_ASSIGNMENT_: What should be copied is the stretch of entries below from the line with "Что называется" up to and including the line with "2024年11月04日", exactly and without images.

_RECORDED INFORMATION_:
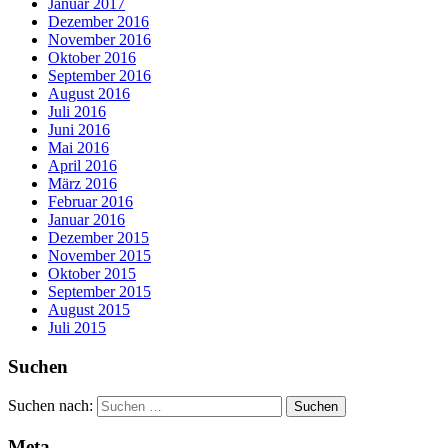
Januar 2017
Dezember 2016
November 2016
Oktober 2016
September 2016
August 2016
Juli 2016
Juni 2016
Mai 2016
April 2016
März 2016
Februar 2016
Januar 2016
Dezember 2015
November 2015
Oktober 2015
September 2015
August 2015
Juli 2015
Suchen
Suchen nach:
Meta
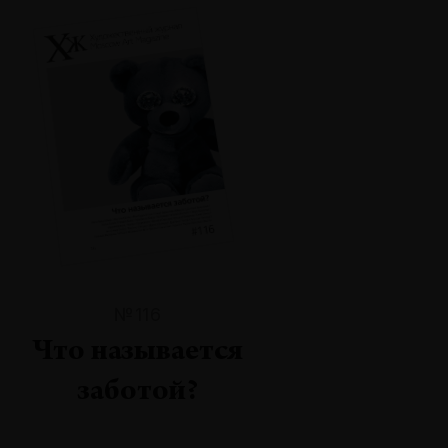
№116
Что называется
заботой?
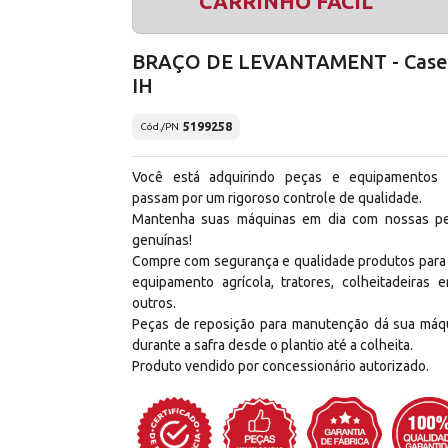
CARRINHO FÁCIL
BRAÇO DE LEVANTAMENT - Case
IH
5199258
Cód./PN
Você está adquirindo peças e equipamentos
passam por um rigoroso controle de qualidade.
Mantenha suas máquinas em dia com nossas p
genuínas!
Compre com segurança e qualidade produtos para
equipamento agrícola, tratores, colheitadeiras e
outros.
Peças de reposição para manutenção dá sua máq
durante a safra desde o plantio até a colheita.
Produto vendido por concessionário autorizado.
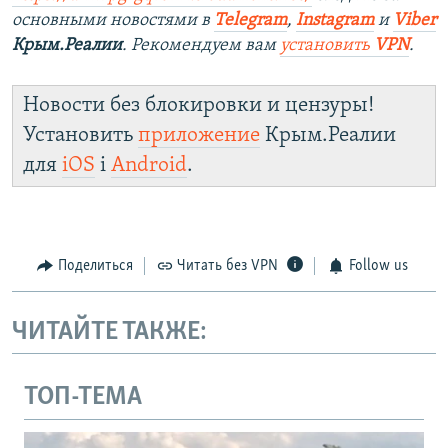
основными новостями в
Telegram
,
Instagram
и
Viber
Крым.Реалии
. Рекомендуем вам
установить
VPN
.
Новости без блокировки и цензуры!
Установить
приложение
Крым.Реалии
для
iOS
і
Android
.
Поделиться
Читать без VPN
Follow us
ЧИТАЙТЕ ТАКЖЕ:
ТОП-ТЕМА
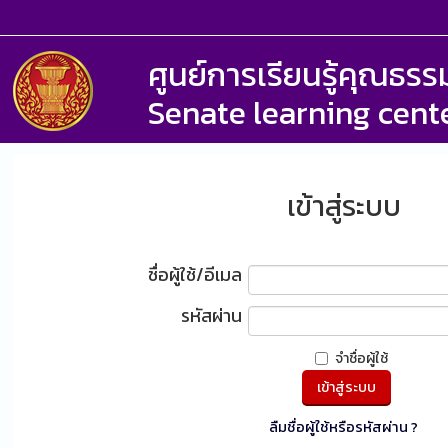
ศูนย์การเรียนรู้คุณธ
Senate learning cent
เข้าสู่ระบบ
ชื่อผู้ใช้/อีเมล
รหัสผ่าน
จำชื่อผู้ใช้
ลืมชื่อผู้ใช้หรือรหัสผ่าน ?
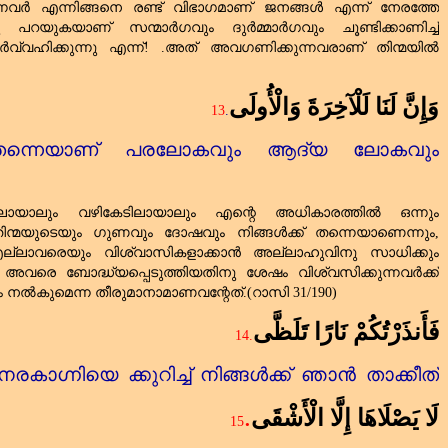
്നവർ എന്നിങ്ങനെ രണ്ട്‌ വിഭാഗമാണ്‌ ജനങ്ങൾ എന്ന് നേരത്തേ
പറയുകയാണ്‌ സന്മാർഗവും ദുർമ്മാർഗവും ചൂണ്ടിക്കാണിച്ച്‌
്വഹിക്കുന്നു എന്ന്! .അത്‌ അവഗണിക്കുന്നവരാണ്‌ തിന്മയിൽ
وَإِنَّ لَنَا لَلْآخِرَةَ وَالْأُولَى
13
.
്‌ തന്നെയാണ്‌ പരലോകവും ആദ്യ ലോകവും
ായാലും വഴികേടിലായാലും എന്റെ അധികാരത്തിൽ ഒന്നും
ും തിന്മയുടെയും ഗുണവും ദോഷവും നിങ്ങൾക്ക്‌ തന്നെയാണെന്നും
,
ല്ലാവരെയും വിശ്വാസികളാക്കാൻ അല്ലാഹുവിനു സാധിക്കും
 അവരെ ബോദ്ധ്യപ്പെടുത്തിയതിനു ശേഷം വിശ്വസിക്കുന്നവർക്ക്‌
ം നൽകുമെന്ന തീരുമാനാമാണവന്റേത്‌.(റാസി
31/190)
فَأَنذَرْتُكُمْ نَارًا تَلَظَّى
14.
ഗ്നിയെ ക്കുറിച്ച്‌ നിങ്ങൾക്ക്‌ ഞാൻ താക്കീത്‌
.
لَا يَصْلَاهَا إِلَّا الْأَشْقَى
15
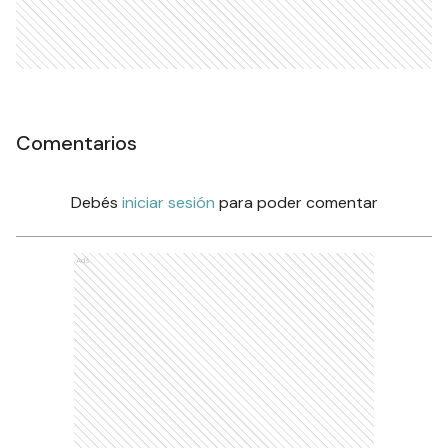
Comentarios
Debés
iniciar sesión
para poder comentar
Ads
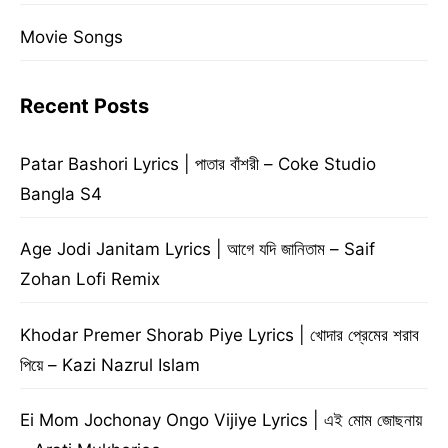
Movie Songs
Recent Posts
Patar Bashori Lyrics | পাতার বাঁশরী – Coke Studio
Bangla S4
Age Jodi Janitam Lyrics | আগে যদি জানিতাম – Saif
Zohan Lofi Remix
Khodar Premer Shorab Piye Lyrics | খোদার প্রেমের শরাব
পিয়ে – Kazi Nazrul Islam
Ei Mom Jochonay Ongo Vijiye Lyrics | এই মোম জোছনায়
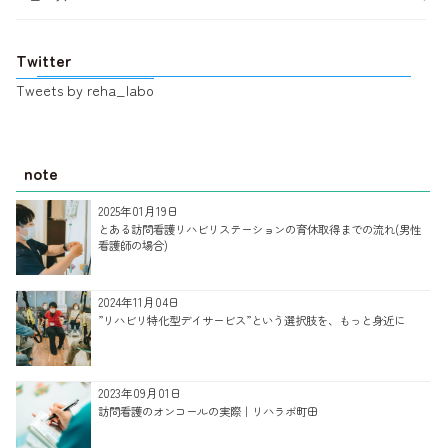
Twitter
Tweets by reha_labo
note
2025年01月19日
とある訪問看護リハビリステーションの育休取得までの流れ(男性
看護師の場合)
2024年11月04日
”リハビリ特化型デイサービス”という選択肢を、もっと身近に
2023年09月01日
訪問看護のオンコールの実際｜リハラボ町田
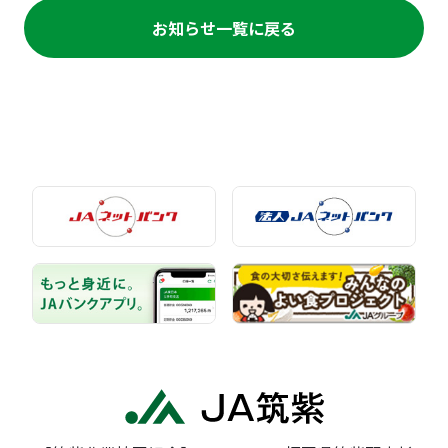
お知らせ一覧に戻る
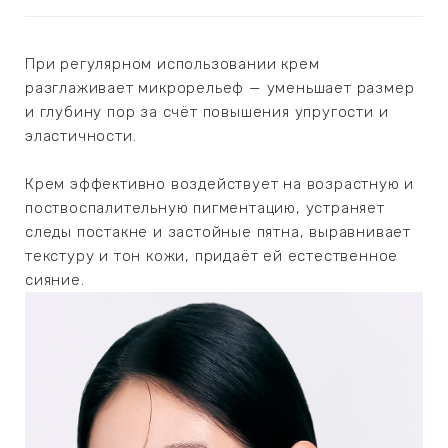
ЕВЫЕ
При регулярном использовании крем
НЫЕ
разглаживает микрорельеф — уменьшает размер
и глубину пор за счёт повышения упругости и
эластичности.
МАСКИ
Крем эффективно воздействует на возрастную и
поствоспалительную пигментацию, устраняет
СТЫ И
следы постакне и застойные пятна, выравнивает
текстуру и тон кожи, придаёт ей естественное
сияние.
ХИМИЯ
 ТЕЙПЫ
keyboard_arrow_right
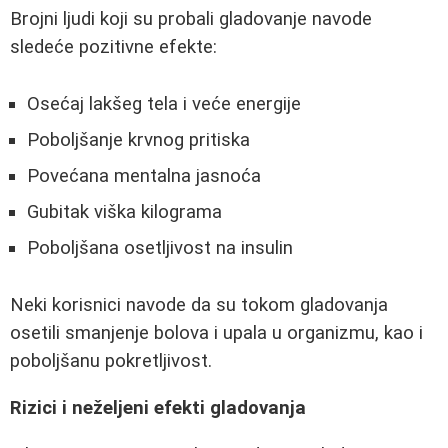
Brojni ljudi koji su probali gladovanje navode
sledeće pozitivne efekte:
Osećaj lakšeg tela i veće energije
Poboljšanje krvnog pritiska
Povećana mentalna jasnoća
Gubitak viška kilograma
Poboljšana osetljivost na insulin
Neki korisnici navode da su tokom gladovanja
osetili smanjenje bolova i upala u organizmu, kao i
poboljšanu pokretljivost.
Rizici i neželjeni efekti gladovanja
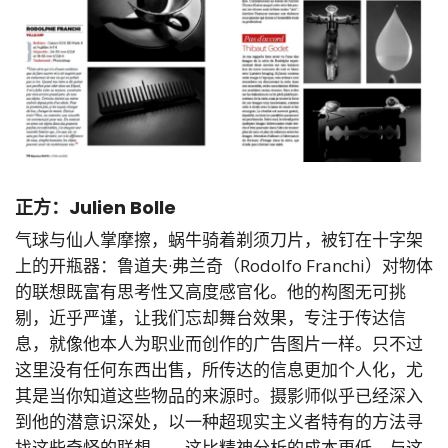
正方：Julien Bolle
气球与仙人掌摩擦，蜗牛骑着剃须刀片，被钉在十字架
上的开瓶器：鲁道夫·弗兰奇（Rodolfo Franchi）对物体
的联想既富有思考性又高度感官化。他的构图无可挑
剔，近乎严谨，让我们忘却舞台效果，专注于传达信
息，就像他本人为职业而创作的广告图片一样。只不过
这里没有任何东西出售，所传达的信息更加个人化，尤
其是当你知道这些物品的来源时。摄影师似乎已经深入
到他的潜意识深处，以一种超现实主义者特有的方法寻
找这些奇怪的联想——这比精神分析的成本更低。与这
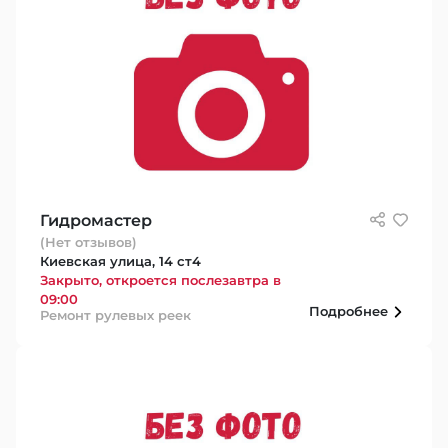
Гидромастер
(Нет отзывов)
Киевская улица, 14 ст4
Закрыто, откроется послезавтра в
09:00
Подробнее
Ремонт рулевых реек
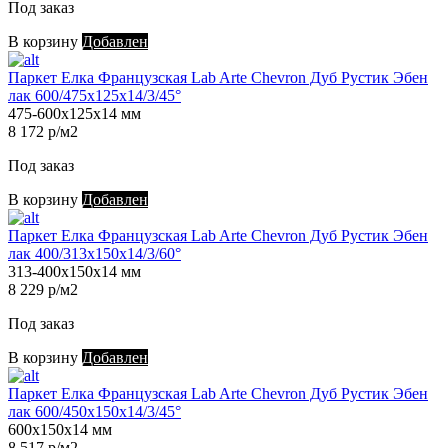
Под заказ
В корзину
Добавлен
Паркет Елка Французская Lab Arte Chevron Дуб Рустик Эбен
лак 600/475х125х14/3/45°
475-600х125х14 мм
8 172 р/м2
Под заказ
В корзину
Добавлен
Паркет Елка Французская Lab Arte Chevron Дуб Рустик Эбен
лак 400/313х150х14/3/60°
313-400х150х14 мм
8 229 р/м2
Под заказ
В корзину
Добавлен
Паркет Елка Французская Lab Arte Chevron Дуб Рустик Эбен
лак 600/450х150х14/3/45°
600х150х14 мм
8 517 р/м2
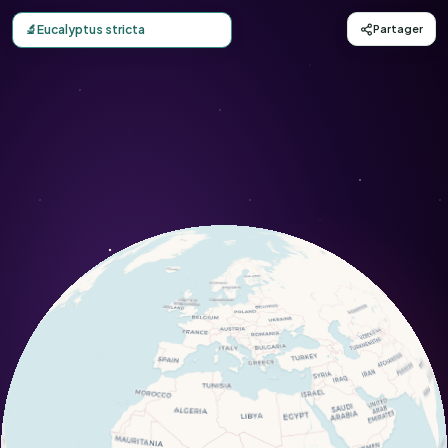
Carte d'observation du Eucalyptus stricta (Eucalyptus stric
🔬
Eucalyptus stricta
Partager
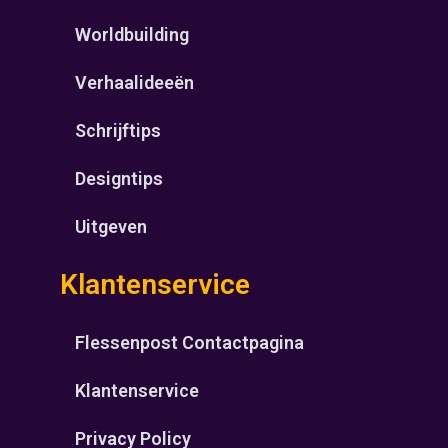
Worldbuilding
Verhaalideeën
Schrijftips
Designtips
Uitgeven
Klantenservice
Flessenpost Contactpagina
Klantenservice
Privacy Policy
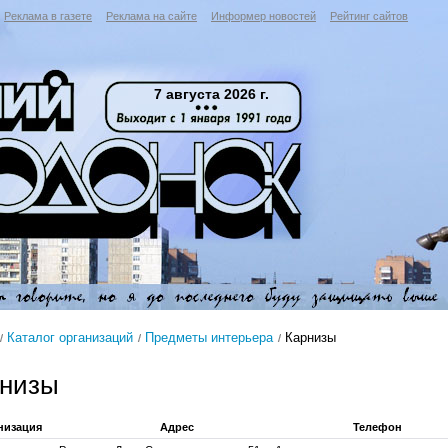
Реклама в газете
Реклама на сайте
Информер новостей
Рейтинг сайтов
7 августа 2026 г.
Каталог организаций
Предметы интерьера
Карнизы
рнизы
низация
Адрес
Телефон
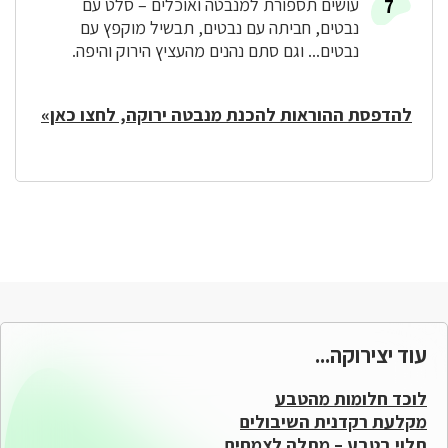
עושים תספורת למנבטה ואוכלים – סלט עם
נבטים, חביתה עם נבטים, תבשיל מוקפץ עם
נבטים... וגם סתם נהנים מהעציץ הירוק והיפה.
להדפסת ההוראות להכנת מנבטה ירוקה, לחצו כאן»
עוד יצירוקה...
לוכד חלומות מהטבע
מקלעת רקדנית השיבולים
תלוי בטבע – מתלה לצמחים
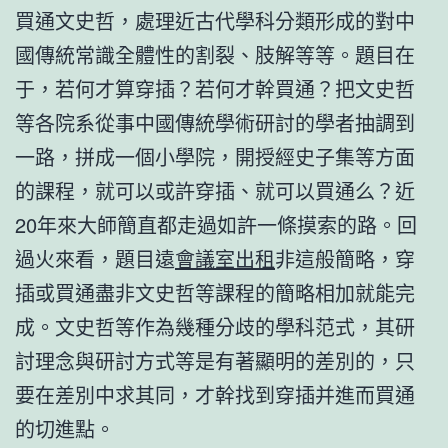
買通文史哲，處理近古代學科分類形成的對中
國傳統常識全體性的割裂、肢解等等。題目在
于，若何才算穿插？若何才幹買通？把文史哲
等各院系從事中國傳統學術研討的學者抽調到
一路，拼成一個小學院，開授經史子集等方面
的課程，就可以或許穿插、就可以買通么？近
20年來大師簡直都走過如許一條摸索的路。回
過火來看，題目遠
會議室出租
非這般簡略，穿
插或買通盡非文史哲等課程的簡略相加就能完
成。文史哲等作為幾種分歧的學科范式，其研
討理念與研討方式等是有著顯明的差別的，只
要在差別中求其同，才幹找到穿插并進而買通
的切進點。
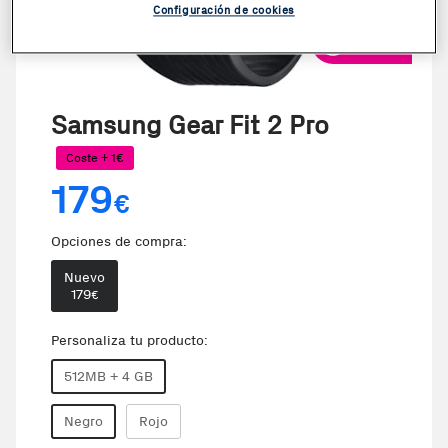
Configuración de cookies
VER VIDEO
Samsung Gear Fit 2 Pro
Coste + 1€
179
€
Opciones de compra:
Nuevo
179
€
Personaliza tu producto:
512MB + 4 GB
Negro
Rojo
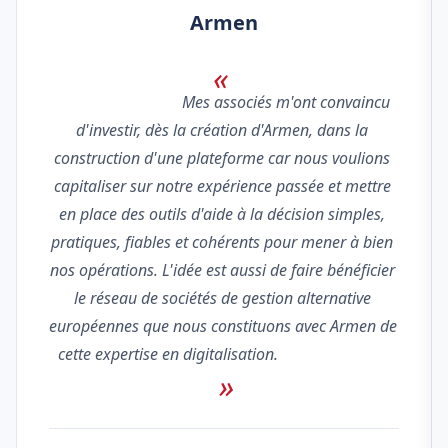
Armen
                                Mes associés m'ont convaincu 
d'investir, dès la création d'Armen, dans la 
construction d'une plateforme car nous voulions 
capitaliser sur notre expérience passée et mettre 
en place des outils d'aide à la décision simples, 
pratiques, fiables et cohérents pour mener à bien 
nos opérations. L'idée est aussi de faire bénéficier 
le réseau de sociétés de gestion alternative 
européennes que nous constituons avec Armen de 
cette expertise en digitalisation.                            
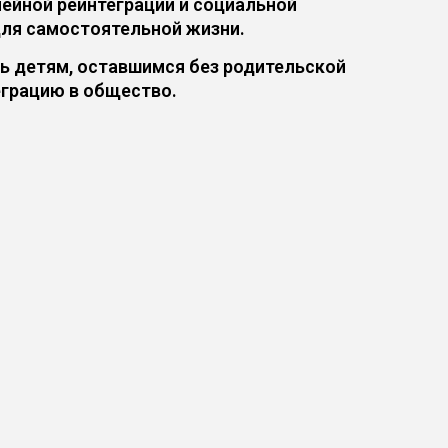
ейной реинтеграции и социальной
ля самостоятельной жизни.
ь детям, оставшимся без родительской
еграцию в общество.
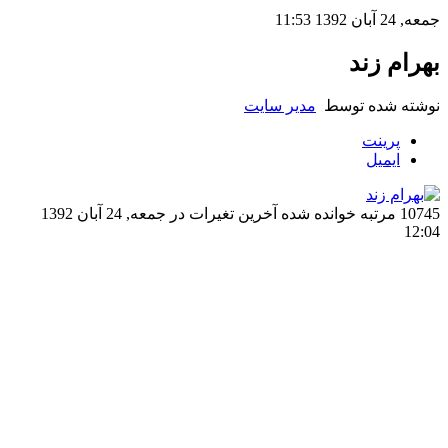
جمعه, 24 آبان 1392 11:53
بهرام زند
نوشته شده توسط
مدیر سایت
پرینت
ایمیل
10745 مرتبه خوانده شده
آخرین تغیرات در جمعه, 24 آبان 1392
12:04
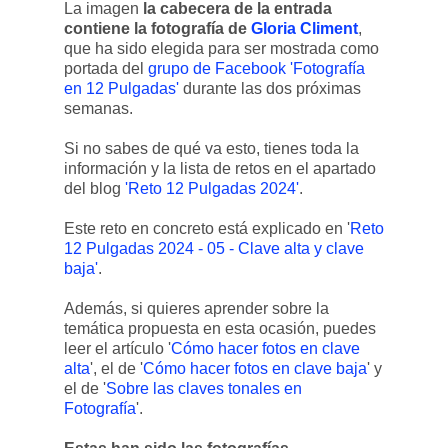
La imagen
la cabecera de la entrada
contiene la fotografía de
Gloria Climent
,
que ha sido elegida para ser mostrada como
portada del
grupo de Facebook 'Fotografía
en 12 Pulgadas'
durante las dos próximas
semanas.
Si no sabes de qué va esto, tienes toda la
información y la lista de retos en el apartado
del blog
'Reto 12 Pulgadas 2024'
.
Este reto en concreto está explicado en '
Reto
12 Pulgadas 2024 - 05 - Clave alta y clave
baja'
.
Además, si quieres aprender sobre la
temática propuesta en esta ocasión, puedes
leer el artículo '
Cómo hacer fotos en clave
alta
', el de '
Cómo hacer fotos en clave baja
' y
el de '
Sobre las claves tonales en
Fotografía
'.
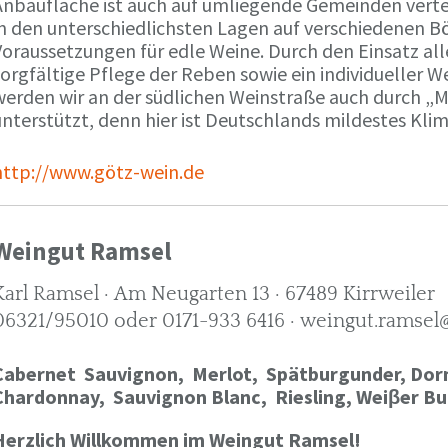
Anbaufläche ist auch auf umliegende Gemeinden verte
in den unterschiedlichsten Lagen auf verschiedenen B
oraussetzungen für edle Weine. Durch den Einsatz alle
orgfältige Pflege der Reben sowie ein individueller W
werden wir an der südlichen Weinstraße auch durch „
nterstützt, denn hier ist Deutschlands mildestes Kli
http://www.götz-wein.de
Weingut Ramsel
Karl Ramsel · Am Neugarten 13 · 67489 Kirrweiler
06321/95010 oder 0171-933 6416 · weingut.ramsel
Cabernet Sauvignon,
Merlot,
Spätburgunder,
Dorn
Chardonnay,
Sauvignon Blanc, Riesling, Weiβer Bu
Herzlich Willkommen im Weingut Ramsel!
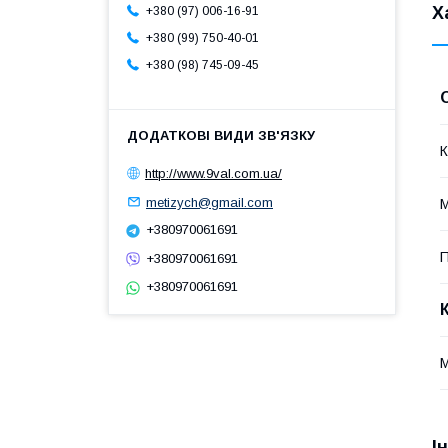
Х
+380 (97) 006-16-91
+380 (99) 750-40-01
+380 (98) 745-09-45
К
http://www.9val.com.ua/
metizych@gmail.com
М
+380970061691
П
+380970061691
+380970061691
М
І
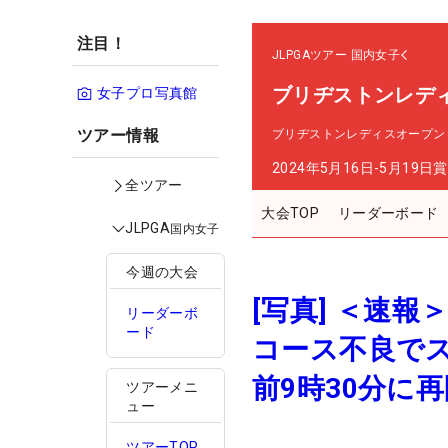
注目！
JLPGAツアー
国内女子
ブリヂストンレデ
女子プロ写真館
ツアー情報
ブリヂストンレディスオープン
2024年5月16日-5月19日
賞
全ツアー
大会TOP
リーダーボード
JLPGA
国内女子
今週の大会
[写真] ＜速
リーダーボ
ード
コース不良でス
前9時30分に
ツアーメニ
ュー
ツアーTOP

_EXERCISE OUTPUT_:
Что называется
заботой?
CARRINHO FÁCIL
BRAÇO DE LEVANTAMENT - Case
IH
5199258
Cód./PN
Você está adquirindo peças e equipamentos
passam por um rigoroso controle de qualidade.
Mantenha suas máquinas em dia com nossas p
genuínas!
Compre com segurança e qualidade produtos para
equipamento agrícola, tratores, colheitadeiras e
outros.
Peças de reposição para manutenção dá sua máq
durante a safra desde o plantio até a colheita.
Produto vendido por concessionário autorizado.
основными новостями в
Telegram
,
Instagram
и
Viber
Крым.Реалии
. Рекомендуем вам
установить
VPN
.
Новости без блокировки и цензуры!
Установить
приложение
Крым.Реалии
для
iOS
і
Android
.
Поделиться
Читать без VPN
Follow us
ЧИТАЙТЕ ТАКЖЕ:
ТОП-ТЕМА
ศูนย์การเรียนรู้คุณธ
Senate learning cent
เข้าสู่ระบบ
ชื่อผู้ใช้/อีเมล
รหัสผ่าน
จำชื่อผู้ใช้
ลืมชื่อผู้ใช้หรือรหัสผ่าน ?
്നവർ എന്നിങ്ങനെ രണ്ട്‌ വിഭാഗമാണ്‌ ജനങ്ങൾ എന്ന് നേരത്തേ
പറയുകയാണ്‌ സന്മാർഗവും ദുർമ്മാർഗവും ചൂണ്ടിക്കാണിച്ച്‌
്വഹിക്കുന്നു എന്ന്! .അത്‌ അവഗണിക്കുന്നവരാണ്‌ തിന്മയിൽ
وَإِنَّ لَنَا لَلْآخِرَةَ وَالْأُولَى
13
.
്‌ തന്നെയാണ്‌ പരലോകവും ആദ്യ ലോകവും
ായാലും വഴികേടിലായാലും എന്റെ അധികാരത്തിൽ ഒന്നും
ും തിന്മയുടെയും ഗുണവും ദോഷവും നിങ്ങൾക്ക്‌ തന്നെയാണെന്നും
,
ല്ലാവരെയും വിശ്വാസികളാക്കാൻ അല്ലാഹുവിനു സാധിക്കും
 അവരെ ബോദ്ധ്യപ്പെടുത്തിയതിനു ശേഷം വിശ്വസിക്കുന്നവർക്ക്‌
ം നൽകുമെന്ന തീരുമാനാമാണവന്റേത്‌.(റാസി
31/190)
فَأَنذَرْتُكُمْ نَارًا تَلَظَّى
14.
ഗ്നിയെ ക്കുറിച്ച്‌ നിങ്ങൾക്ക്‌ ഞാൻ താക്കീത്‌
.
لَا يَصْلَاهَا إِلَّا الْأَشْقَى
15
Comentarios
Debés
iniciar sesión
para poder comentar
Ads
Movie Songs
Recent Posts
Patar Bashori Lyrics | পাতার বাঁশরী – Coke Studio
Bangla S4
Age Jodi Janitam Lyrics | আগে যদি জানিতাম – Saif
Zohan Lofi Remix
Khodar Premer Shorab Piye Lyrics | খোদার প্রেমের শরাব
পিয়ে – Kazi Nazrul Islam
Ei Mom Jochonay Ongo Vijiye Lyrics | এই মোম জোছনায়
Twitter
Tweets by reha_labo
note
2025年01月19日
とある訪問看護リハビリステーションの育休取得までの流れ(男性
看護師の場合)
2024年11月04日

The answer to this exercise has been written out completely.